* [Source material]:
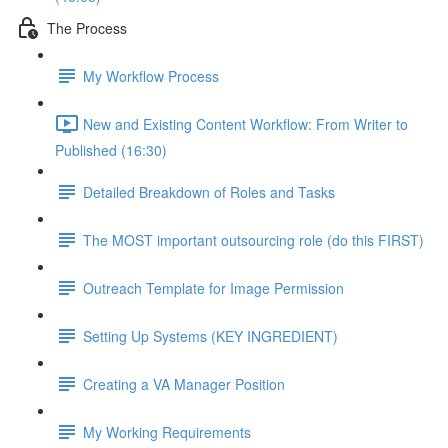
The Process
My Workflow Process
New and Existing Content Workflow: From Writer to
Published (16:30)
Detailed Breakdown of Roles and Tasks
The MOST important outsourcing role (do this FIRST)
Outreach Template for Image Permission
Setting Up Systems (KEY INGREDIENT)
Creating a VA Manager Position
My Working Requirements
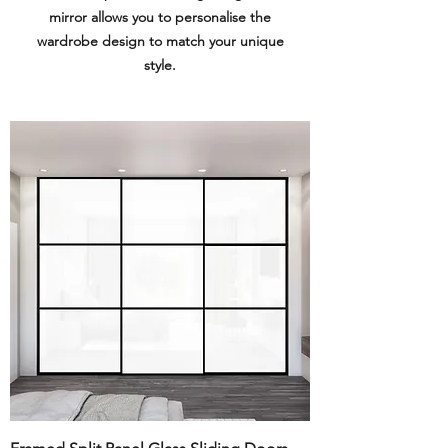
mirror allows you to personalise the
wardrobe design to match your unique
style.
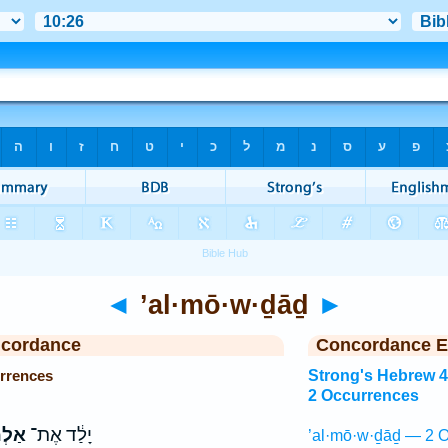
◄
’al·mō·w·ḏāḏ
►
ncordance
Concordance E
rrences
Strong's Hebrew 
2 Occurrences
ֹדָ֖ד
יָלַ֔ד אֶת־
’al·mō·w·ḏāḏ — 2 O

* * *

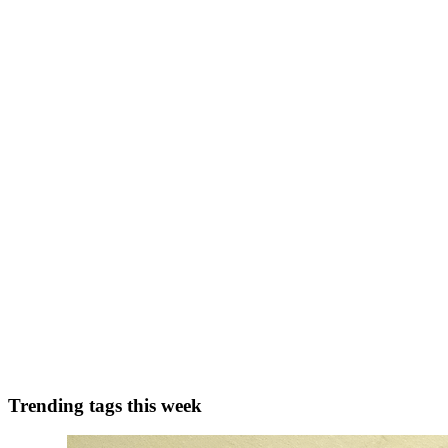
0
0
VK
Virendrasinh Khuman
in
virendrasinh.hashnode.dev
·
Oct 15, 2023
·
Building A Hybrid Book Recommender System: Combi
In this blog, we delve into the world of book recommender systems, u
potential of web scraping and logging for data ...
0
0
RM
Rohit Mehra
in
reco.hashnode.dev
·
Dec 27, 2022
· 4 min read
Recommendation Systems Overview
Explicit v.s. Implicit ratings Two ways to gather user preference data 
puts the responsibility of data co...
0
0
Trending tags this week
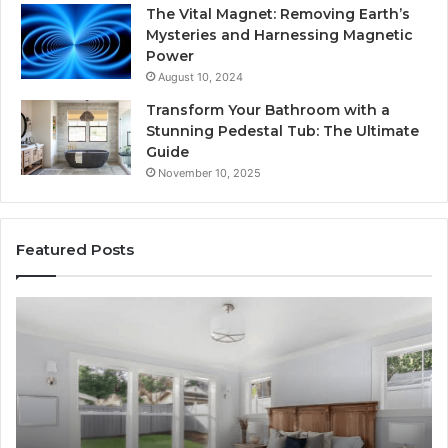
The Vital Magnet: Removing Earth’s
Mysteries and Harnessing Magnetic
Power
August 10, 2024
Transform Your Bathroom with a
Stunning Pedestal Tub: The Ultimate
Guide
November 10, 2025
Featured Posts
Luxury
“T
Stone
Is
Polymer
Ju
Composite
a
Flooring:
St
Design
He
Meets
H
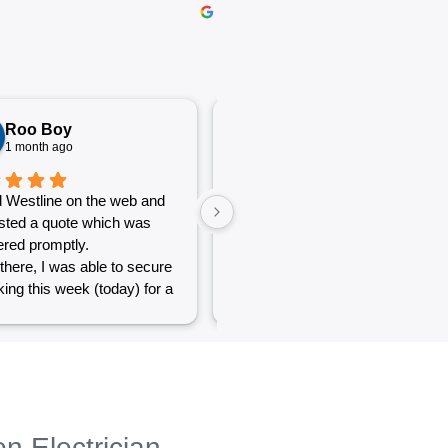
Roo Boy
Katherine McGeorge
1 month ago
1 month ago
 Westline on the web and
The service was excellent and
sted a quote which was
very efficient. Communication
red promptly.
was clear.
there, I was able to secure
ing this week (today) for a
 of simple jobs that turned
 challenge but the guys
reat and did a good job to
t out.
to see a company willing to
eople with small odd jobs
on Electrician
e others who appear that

---

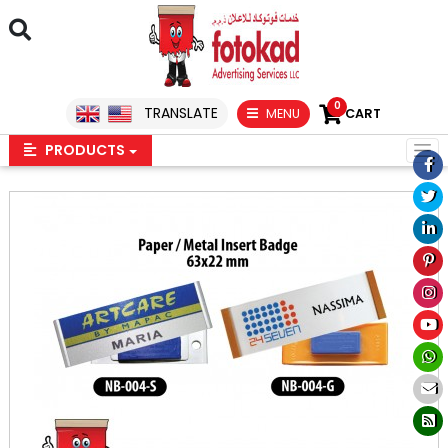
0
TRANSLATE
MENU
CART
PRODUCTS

* [Activity]: Find every line of the data that includes the string "hashnode". Copy each of those lines.

* [Task result]:
virendrasinh.hashnode.dev
reco.hashnode.dev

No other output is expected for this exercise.